* _Directions_:
Everything in the listing below should be repeated exactly, apart from the pictures.

* _Records supplied_:

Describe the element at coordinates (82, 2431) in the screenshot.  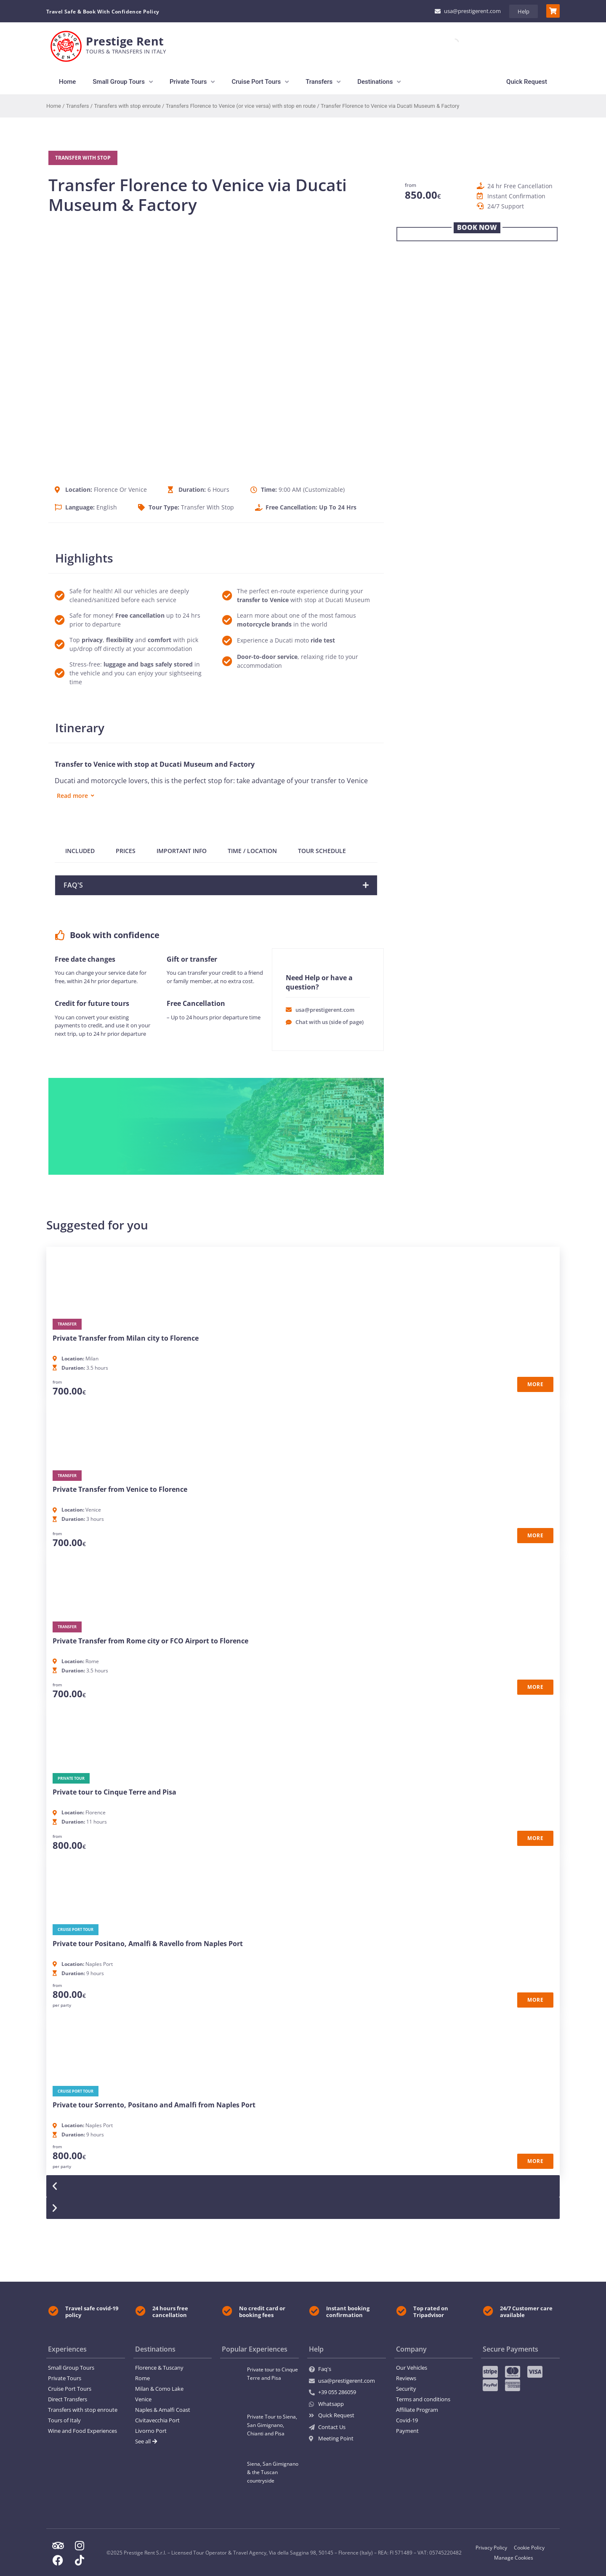
I see `Wine and Food Experiences` at that location.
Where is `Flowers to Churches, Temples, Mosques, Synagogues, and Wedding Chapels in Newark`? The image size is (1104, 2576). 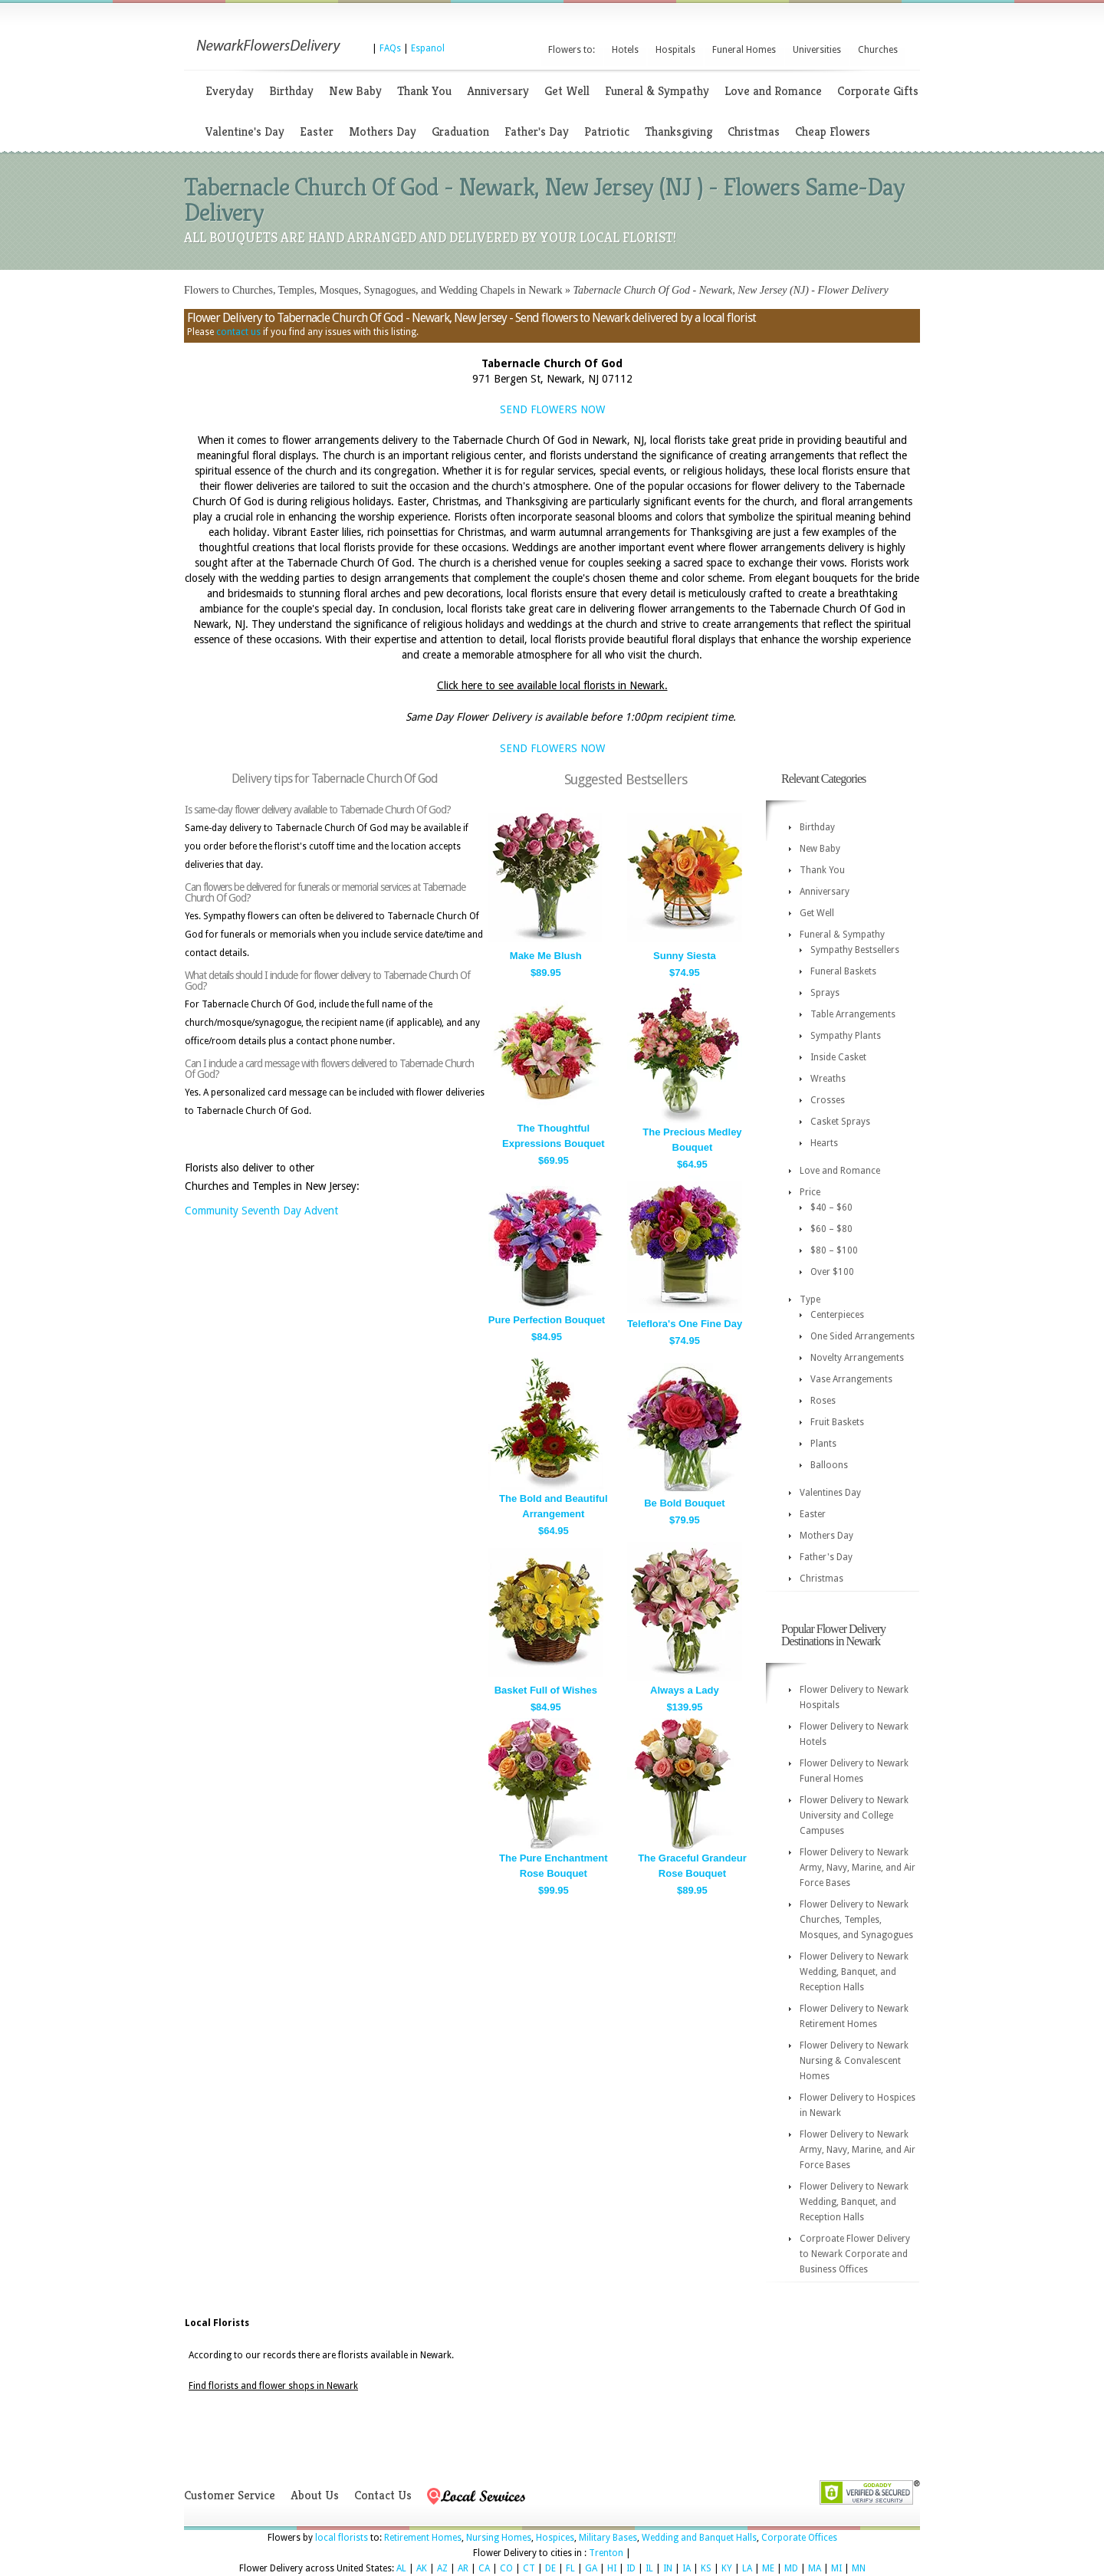
Flowers to Churches, Temples, Mosques, Synagogues, and Wedding Chapels in Newark is located at coordinates (373, 290).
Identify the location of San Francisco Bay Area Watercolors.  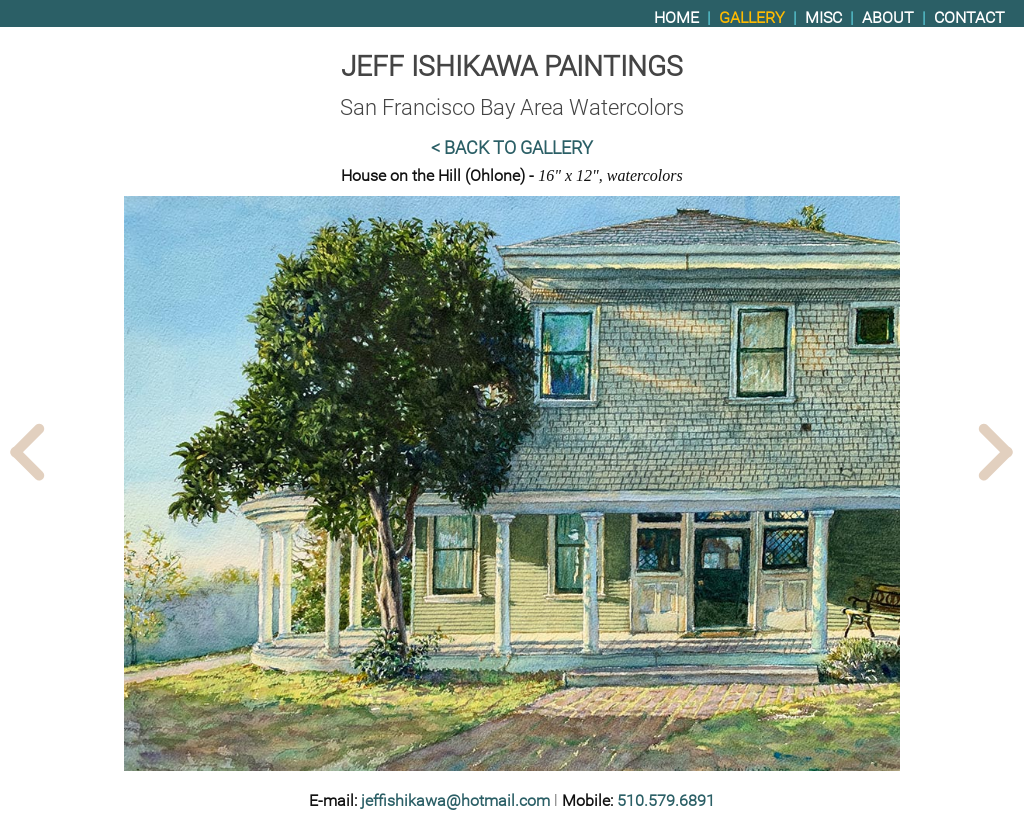
(512, 107).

* _Output of the task_:
Describe the element at coordinates (82, 2431) in the screenshot.  
I see `Wine and Food Experiences` at that location.
Where is `Flowers to Churches, Temples, Mosques, Synagogues, and Wedding Chapels in Newark`? The image size is (1104, 2576). 
Flowers to Churches, Temples, Mosques, Synagogues, and Wedding Chapels in Newark is located at coordinates (373, 290).
Identify the location of San Francisco Bay Area Watercolors.  
(512, 107).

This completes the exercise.